━━━━━ Supplied data
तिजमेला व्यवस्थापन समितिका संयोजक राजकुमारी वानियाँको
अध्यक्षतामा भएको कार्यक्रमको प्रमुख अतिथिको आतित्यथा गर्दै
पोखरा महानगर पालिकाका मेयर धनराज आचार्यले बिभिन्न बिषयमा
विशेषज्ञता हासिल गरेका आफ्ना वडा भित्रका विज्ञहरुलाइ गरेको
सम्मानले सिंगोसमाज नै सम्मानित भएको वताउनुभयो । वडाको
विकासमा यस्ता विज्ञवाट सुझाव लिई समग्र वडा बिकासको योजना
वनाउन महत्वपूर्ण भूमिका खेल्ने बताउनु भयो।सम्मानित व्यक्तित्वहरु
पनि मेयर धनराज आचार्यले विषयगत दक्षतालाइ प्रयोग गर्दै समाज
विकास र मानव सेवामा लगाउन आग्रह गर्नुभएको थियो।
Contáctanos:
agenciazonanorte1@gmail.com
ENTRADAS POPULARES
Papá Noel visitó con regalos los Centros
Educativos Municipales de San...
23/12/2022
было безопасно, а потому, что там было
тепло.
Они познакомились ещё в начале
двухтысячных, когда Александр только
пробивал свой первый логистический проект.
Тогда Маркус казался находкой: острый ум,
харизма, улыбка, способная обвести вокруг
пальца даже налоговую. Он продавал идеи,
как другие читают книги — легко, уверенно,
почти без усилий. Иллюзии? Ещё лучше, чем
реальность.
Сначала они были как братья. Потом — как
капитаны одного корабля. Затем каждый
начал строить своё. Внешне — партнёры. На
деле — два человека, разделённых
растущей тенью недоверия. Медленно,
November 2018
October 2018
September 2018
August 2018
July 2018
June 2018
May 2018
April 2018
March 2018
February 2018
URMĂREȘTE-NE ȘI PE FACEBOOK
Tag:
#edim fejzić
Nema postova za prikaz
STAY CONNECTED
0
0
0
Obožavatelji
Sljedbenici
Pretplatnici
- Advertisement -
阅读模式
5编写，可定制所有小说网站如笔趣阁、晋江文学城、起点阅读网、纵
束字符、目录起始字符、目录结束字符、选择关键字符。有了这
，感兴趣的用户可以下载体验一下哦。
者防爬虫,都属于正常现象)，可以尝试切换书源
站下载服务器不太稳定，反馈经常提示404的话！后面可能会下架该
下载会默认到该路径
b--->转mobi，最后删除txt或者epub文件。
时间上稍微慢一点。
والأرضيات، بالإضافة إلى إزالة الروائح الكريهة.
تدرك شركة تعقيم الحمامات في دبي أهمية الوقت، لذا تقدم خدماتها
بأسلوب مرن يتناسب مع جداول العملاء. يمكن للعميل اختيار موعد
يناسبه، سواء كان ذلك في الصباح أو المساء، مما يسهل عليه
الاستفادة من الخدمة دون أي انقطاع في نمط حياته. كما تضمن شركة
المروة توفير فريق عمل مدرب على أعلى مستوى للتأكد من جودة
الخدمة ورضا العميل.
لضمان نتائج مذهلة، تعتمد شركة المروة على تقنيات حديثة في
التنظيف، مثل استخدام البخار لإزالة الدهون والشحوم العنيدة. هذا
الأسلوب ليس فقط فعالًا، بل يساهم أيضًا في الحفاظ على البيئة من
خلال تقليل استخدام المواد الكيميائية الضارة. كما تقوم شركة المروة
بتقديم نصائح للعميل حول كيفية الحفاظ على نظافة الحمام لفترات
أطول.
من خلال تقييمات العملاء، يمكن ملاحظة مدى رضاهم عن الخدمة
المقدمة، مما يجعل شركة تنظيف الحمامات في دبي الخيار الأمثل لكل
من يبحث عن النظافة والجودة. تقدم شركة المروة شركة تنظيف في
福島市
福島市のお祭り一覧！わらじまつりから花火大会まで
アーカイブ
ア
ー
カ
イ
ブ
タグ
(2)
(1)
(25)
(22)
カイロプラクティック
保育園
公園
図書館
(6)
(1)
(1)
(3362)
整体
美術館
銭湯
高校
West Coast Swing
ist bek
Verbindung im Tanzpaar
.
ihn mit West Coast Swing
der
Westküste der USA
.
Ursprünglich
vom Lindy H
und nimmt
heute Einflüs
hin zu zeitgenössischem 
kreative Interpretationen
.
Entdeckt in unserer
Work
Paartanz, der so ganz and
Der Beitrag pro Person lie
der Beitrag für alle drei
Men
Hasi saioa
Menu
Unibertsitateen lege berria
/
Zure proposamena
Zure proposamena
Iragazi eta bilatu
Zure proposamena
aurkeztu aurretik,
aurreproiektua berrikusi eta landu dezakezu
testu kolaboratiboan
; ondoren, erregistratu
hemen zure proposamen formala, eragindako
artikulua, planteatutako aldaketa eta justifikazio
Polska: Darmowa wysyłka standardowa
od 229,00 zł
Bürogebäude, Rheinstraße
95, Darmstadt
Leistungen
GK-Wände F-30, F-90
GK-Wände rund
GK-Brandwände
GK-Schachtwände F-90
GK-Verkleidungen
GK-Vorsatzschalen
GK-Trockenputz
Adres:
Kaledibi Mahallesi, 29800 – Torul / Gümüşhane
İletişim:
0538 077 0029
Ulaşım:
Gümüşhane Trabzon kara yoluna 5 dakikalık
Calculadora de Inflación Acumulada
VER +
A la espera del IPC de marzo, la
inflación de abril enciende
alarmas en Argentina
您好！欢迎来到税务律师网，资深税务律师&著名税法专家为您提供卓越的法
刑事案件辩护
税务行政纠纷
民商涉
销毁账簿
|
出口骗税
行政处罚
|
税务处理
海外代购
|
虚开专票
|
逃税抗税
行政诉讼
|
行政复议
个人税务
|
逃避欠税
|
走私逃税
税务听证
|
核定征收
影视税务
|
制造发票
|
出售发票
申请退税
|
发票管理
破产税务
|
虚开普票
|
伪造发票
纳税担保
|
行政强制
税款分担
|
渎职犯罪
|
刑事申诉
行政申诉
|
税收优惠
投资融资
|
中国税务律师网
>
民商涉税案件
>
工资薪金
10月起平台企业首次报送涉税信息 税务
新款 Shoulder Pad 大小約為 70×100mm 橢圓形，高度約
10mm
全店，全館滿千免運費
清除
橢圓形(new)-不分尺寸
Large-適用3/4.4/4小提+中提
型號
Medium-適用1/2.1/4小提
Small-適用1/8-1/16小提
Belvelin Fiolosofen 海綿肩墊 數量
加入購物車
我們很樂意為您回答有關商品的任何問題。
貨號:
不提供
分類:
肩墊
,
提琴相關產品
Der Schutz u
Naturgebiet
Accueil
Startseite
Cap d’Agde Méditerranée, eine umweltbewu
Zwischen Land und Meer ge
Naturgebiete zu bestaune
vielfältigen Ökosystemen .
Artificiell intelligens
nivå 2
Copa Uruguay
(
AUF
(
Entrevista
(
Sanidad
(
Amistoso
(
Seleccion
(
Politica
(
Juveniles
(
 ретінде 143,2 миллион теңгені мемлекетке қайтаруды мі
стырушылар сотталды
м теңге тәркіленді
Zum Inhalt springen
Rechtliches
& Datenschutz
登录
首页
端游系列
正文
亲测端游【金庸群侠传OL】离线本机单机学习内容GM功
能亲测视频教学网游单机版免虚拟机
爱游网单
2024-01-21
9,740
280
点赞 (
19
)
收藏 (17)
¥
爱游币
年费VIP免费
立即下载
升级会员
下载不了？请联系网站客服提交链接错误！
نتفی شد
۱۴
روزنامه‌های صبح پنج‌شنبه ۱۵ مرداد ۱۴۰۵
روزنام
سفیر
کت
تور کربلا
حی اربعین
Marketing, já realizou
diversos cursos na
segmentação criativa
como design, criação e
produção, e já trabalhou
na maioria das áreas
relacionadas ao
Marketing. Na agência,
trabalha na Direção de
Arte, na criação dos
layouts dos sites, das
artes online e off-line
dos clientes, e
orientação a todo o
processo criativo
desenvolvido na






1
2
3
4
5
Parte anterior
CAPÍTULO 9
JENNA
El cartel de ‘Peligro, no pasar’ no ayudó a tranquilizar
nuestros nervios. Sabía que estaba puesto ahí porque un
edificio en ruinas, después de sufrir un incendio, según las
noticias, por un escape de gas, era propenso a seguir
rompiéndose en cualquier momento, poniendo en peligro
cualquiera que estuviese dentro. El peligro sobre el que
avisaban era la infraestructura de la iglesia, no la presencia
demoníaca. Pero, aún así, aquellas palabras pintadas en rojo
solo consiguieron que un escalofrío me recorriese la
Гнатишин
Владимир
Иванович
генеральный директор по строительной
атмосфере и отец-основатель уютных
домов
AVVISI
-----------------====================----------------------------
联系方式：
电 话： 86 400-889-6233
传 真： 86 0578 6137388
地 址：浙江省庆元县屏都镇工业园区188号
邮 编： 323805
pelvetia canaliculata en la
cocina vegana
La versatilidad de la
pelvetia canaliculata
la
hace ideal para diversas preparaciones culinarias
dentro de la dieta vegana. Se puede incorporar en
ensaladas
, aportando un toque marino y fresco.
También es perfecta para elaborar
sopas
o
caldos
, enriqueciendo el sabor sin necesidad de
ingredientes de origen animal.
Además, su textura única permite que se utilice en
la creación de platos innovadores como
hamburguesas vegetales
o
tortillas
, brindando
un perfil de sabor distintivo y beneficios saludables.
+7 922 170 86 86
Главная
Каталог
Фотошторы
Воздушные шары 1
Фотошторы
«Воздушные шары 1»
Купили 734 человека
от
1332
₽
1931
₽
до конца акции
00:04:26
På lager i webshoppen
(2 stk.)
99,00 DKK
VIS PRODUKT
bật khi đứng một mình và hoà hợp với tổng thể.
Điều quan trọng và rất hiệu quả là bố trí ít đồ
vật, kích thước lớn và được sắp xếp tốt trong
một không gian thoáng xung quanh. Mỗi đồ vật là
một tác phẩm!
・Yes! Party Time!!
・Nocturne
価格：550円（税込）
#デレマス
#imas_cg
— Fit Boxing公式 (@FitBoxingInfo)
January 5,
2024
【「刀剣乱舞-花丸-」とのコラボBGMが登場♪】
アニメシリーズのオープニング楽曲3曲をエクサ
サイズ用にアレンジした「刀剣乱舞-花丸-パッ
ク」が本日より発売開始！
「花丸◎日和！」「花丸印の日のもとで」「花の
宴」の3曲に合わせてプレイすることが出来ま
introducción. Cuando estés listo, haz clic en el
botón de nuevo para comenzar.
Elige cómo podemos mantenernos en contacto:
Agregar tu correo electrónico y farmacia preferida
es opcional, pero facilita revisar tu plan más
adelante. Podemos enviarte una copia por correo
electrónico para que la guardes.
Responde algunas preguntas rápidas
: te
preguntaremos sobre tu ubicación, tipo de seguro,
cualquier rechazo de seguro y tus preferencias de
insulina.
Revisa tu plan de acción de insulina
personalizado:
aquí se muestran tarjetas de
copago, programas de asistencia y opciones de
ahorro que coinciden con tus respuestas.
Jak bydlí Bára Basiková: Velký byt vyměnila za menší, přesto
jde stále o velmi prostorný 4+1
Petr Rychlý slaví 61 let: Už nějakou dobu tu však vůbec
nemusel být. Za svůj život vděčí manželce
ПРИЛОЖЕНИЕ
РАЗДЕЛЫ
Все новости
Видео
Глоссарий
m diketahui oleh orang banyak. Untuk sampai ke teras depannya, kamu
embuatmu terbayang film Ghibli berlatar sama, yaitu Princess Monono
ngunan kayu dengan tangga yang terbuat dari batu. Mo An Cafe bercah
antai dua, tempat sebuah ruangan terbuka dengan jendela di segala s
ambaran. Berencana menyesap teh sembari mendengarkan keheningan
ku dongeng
━━━━━━━━━━
Action item: Everything in the material above from the line that has "También es perfecta para elaborar" through the line that has "adelante. Podemos enviarte" must be duplicated exactly, with no other lines given.

Your response:
También es perfecta para elaborar
sopas
o
caldos
, enriqueciendo el sabor sin necesidad de
ingredientes de origen animal.
Además, su textura única permite que se utilice en
la creación de platos innovadores como
hamburguesas vegetales
o
tortillas
, brindando
un perfil de sabor distintivo y beneficios saludables.
+7 922 170 86 86
Главная
Каталог
Фотошторы
Воздушные шары 1
Фотошторы
«Воздушные шары 1»
Купили 734 человека
от
1332
₽
1931
₽
до конца акции
00:04:26
På lager i webshoppen
(2 stk.)
99,00 DKK
VIS PRODUKT
bật khi đứng một mình và hoà hợp với tổng thể.
Điều quan trọng và rất hiệu quả là bố trí ít đồ
vật, kích thước lớn và được sắp xếp tốt trong
một không gian thoáng xung quanh. Mỗi đồ vật là
một tác phẩm!
・Yes! Party Time!!
・Nocturne
価格：550円（税込）
#デレマス
#imas_cg
— Fit Boxing公式 (@FitBoxingInfo)
January 5,
2024
【「刀剣乱舞-花丸-」とのコラボBGMが登場♪】
アニメシリーズのオープニング楽曲3曲をエクサ
サイズ用にアレンジした「刀剣乱舞-花丸-パッ
ク」が本日より発売開始！
「花丸◎日和！」「花丸印の日のもとで」「花の
宴」の3曲に合わせてプレイすることが出来ま
introducción. Cuando estés listo, haz clic en el
botón de nuevo para comenzar.
Elige cómo podemos mantenernos en contacto:
Agregar tu correo electrónico y farmacia preferida
es opcional, pero facilita revisar tu plan más
adelante. Podemos enviarte una copia por correo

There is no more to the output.